### Exercise details
Copy the data that follows, character for character, minus the pictures.

### Dataset records
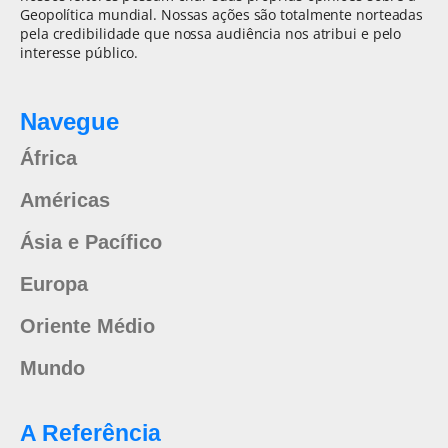
Geopolítica mundial. Nossas ações são totalmente norteadas
pela credibilidade que nossa audiência nos atribui e pelo
interesse público.
Navegue
África
Américas
Ásia e Pacífico
Europa
Oriente Médio
Mundo
A Referência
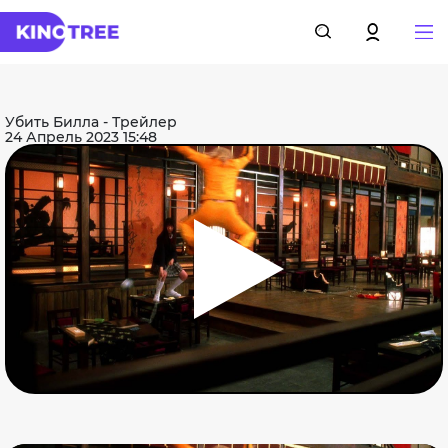
Убить Билла - Трейлер
24 Апрель 2023 15:48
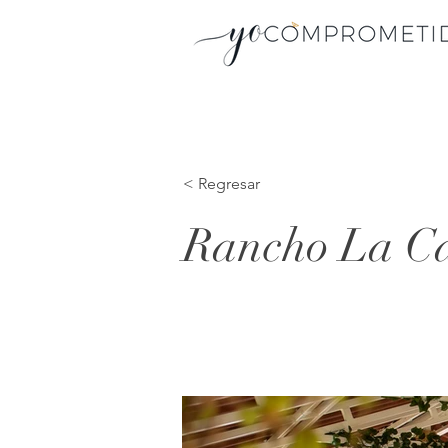
< Regresar
Rancho La C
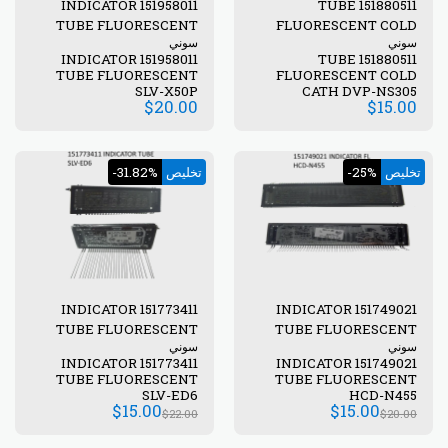
151958011 INDICATOR
151880511 TUBE
TUBE FLUORESCENT
FLUORESCENT COLD
سوني
سوني
CATH
151958011 INDICATOR
151880511 TUBE
TUBE FLUORESCENT
FLUORESCENT COLD
SLV-X50P
CATH DVP-NS305
$
20.00
$
15.00
تخليص
-25%
تخليص
-31.82%
151773411 INDICATOR
151749021 INDICATOR
TUBE FLUORESCENT
TUBE FLUORESCENT
سوني
سوني
151773411 INDICATOR
151749021 INDICATOR
TUBE FLUORESCENT
TUBE FLUORESCENT
SLV-ED6
HCD-N455
$
15.00
$
15.00
$
22.00
$
20.00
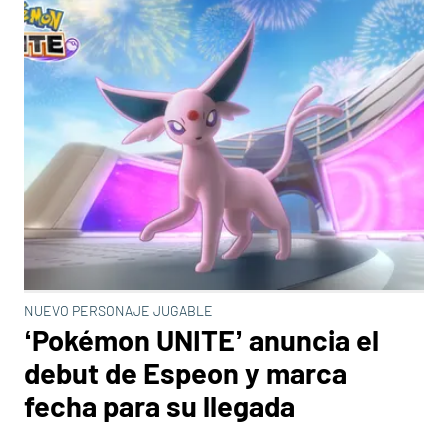
NUEVO PERSONAJE JUGABLE
‘Pokémon UNITE’ anuncia el
debut de Espeon y marca
fecha para su llegada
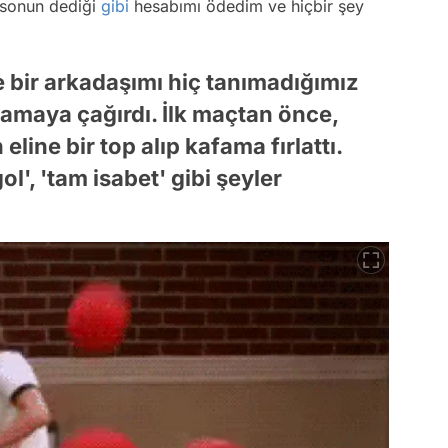
arsonun dediği
gibi
hesabımı ödedim ve hiçbir şey
bir arkadaşımı hiç tanımadığımız
namaya çağırdı. İlk maçtan önce,
eline bir top alıp kafama fırlattı.
l', 'tam isabet' gibi şeyler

### Written response
Geopolítica mundial. Nossas ações são totalmente norteadas
pela credibilidade que nossa audiência nos atribui e pelo
interesse público.
Navegue
África
Américas
Ásia e Pacífico
Europa
Oriente Médio
Mundo
A Referência
Убить Билла - Трейлер
24 Апрель 2023 15:48
< Regresar
Rancho La C
151958011 INDICATOR
151880511 TUBE
TUBE FLUORESCENT
FLUORESCENT COLD
سوني
سوني
CATH
151958011 INDICATOR
151880511 TUBE
TUBE FLUORESCENT
FLUORESCENT COLD
SLV-X50P
CATH DVP-NS305
$
20.00
$
15.00
تخليص
-25%
تخليص
-31.82%
151773411 INDICATOR
151749021 INDICATOR
TUBE FLUORESCENT
TUBE FLUORESCENT
سوني
سوني
151773411 INDICATOR
151749021 INDICATOR
TUBE FLUORESCENT
TUBE FLUORESCENT
SLV-ED6
HCD-N455
$
15.00
$
15.00
$
22.00
$
20.00
NUEVO PERSONAJE JUGABLE
‘Pokémon UNITE’ anuncia el
debut de Espeon y marca
fecha para su llegada
arsonun dediği
gibi
hesabımı ödedim ve hiçbir şey
bir arkadaşımı hiç tanımadığımız
namaya çağırdı. İlk maçtan önce,
eline bir top alıp kafama fırlattı.
l', 'tam isabet' gibi şeyler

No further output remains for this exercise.